Required Experience, Qualities & Skills

• Around 5+ years of hands-on application security experience, or equivalent experience across software engineering and security, with security as your recent focus.

• Deep software engineering craft, with a focus on Python. Familiarity with TypeScript, Go, or Rust is an advantage. Effective use of ownership-driven AI is useful.

• Deep web and API security knowledge: OWASP Top 10, business logic flaws, authn/authz design, token handling, REST, GraphQL, and multi-tenant access control.

• Practical threat modeling and vulnerability research experience against real applications, APIs, cloud-native systems, and distributed services.

• Strong cloud-native security experience, especially across AWS, IAM, KMS, S3, containers, Terraform, CI/CD, secrets handling, logging, and multi-tenant isolation.

• Sound judgment on vulnerability priority.
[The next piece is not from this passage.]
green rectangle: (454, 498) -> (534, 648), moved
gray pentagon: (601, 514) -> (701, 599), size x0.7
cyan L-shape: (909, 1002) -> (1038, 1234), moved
You understand CVSS, but you care more about exploitability, reachability, tenant impact, and production reality.

• Ability to reason through production systems: APIs, queues, caches, databases, workers, CDNs, object storage, edge delivery, telemetry, and failure modes.

• Clear communication in a remote-first environment. Your threat models, risk write-ups, incident notes, and feedback should be useful to engineers and credible to leadership.
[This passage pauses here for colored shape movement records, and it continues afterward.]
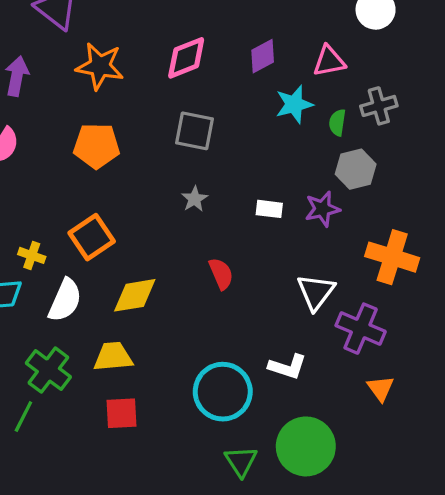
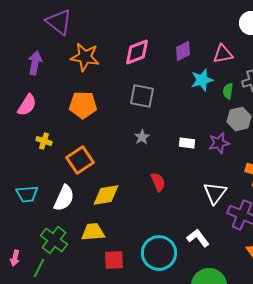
yellow cross: (32, 255) -> (44, 141), moved
white L-shape: (288, 367) -> (198, 238), turned -145
red square: (121, 413) -> (114, 260), moved

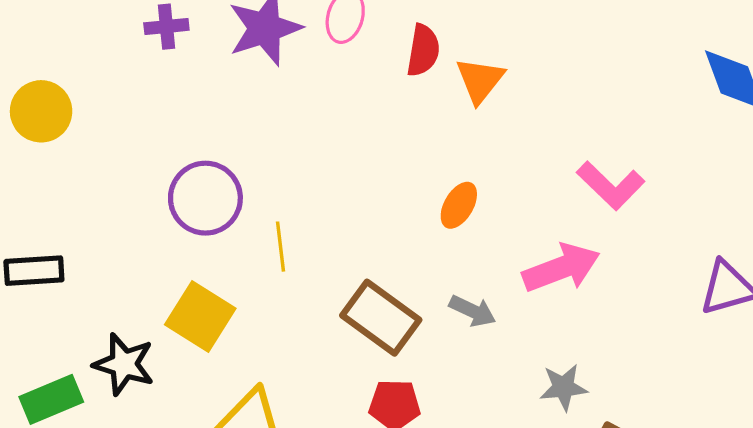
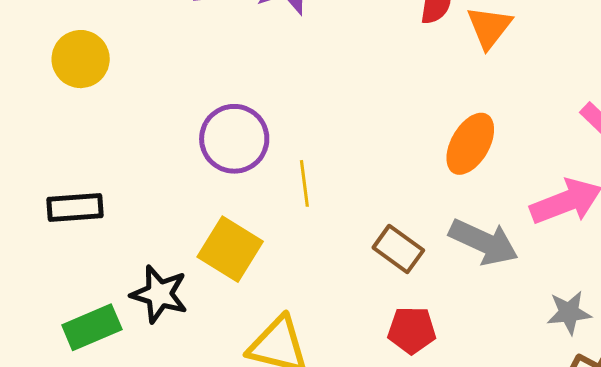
orange ellipse: (459, 205) -> (470, 144), size x1.4
gray arrow: (473, 311) -> (484, 242), size x1.6
brown rectangle: (381, 318) -> (398, 249), size x0.7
Software Supply Chain & Security

• Ecosystems such as npm, PyPI, Docker/OCI, Maven, Helm, and Hugging Face.

• Software supply chain threats such as dependency confusion, typosquatting, malicious packages, maintainer compromise, metadata poisoning, and build-system injection.

• Artifact and registry concepts: immutable blobs, mutable metadata, package identity, checksums, upstream proxying, private repos, access control, caching, and promotion.
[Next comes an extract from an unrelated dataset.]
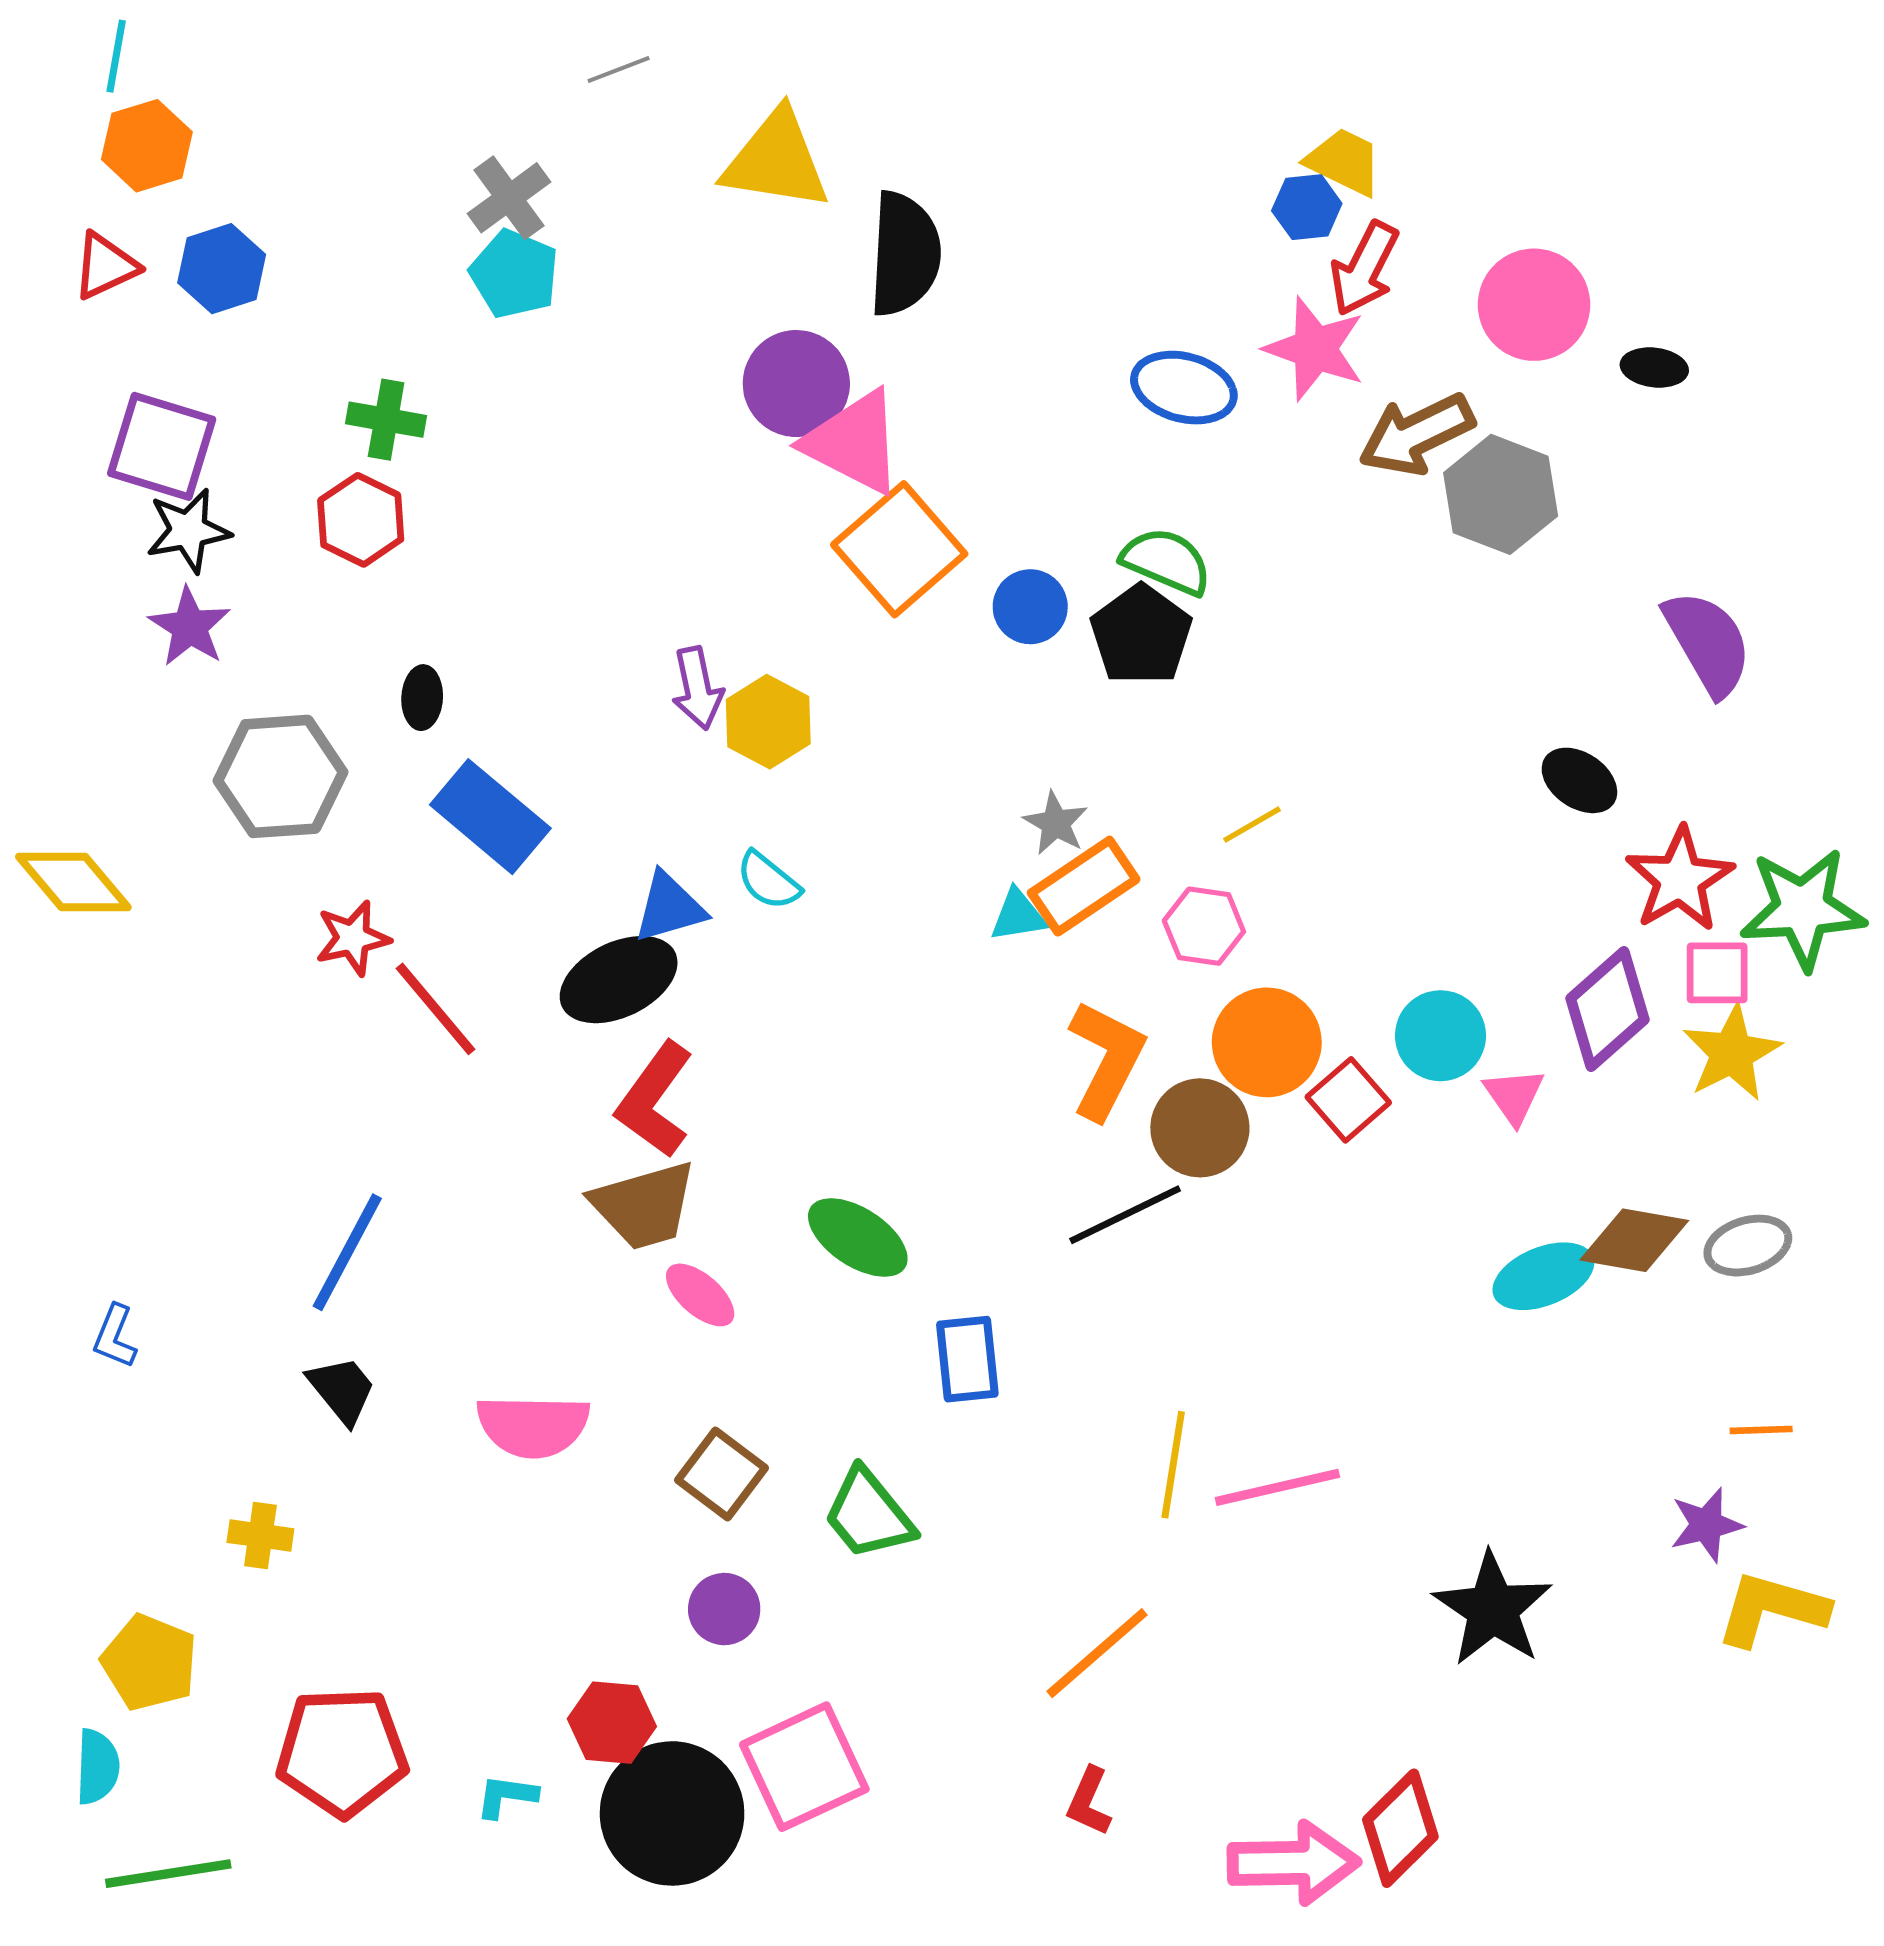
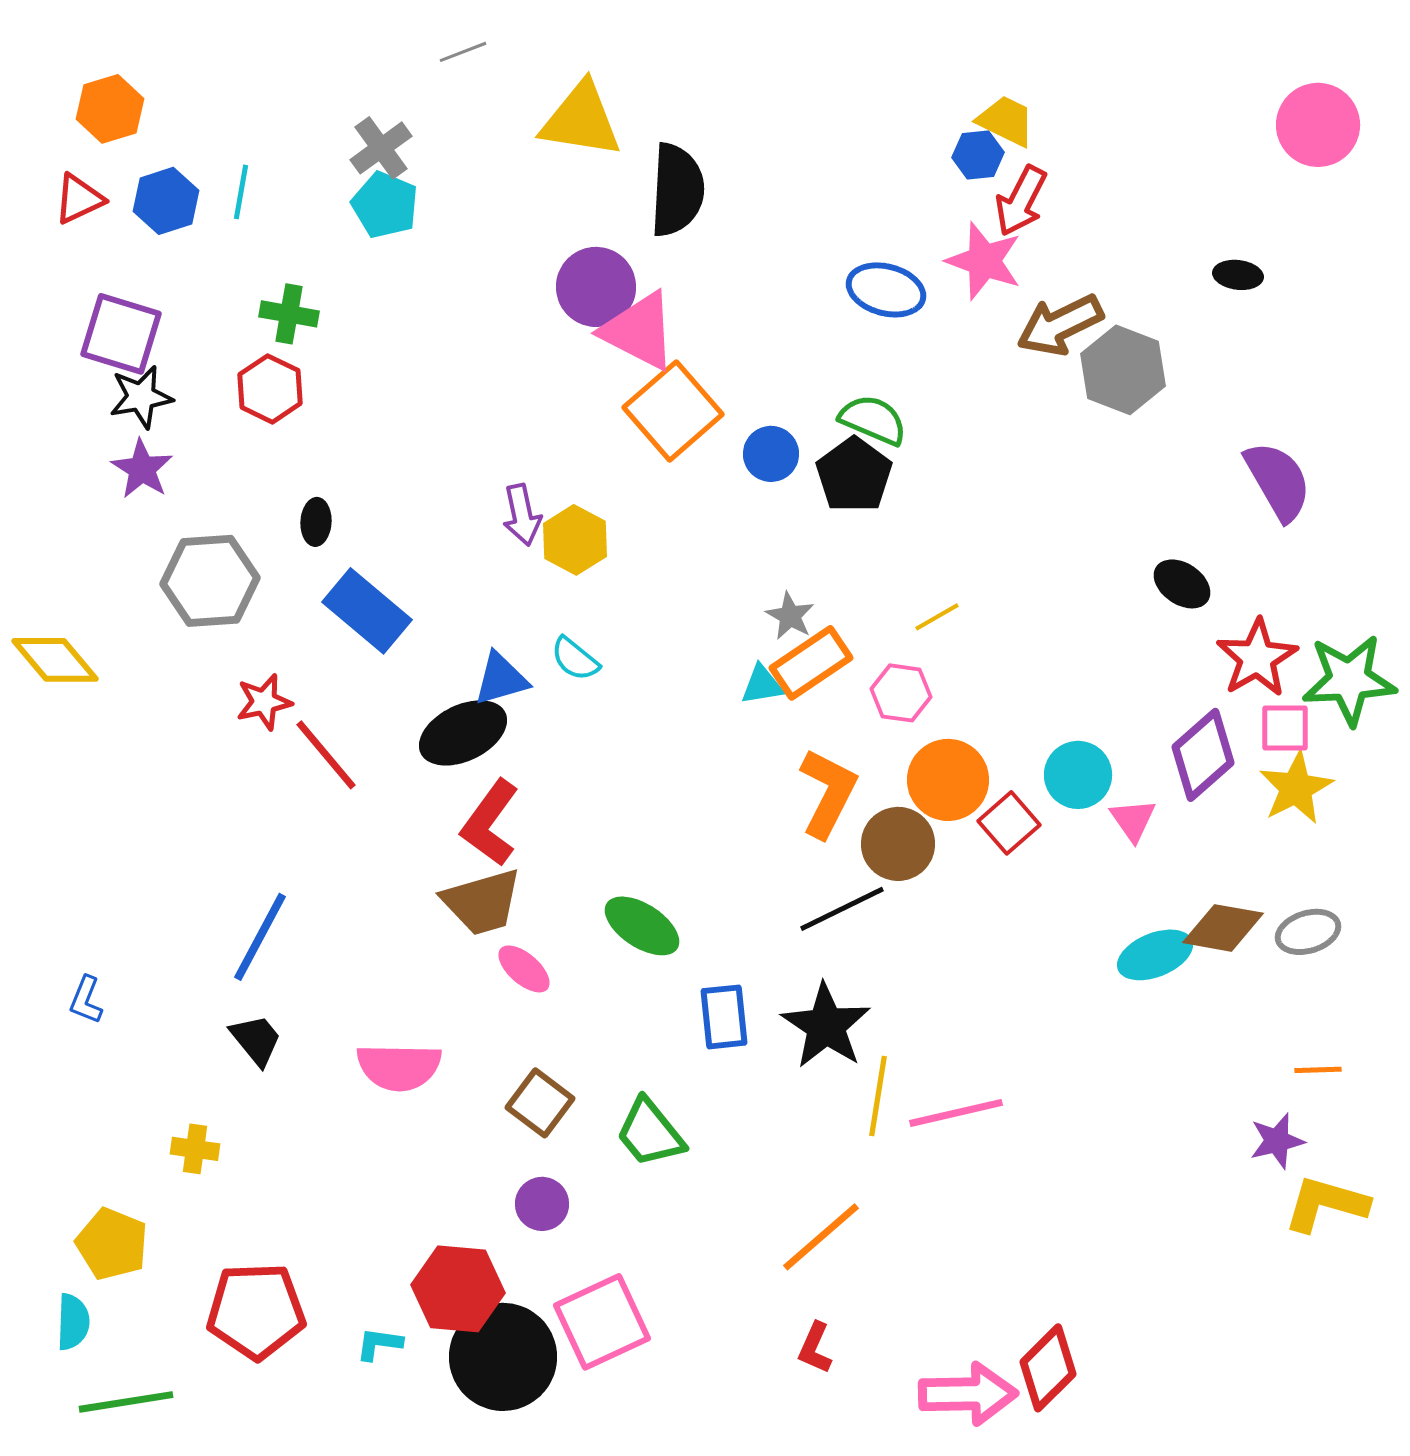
cyan line: (116, 56) -> (241, 192), moved
pink circle: (1534, 305) -> (1318, 125), moved
black star: (1493, 1609) -> (826, 1026), moved
red hexagon: (612, 1723) -> (458, 1289), size x1.4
• Provenance and trust mechanisms such as SBOMs, signing, attestations, SLSA, Sigstore, in-toto, trusted publishing, and zero-trust software delivery.

Bonus Points

• Experience securing artifact management, package registry, container registry, CI/CD, DevOps, developer tooling, or supply chain security platforms.

• Experience with secure runtime environments, sandboxing, workload isolation, policy engines, OPA/Rego, eBPF, or similar control points.

• Contributions to open-source security tooling or supply chain security projects.

• Familiarity with Datadog, AWS Security Hub, Okta, GitHub Advanced Security, Snyk, Semgrep, Trivy, Wiz, or similar tooling.

• Useful, but not required: certs such as OSCP, CSSLP, GPEN, GWAPT, GCSA, or CISSP.

Cultural Values We're Looking For

• Engineering-first security: You operate as an engineer first for security problems.

• Builder mindset: You fix code and automate the boring parts to accelerate others.

• Practical paranoia: You can think like an attacker without losing sight of practicality.

• High standards, low ego: You raise the bar without devolving into arguments.

• Clear thinking: You can turn messy problems into decisions and trade-offs.

• Ownership: You care deeply about the security of the product, platform, and company.

Impact & Growth

AI is increasing the rate at which software is created, changed, assembled, and shipped. Enterprises need stronger controls, better provenance, clearer trust decisions, and a faster path to delivery.

Cloudsmith is building the critical infrastructure to record, govern, and deliver software artifacts at scale. You’ll help make that infrastructure safer from the inside.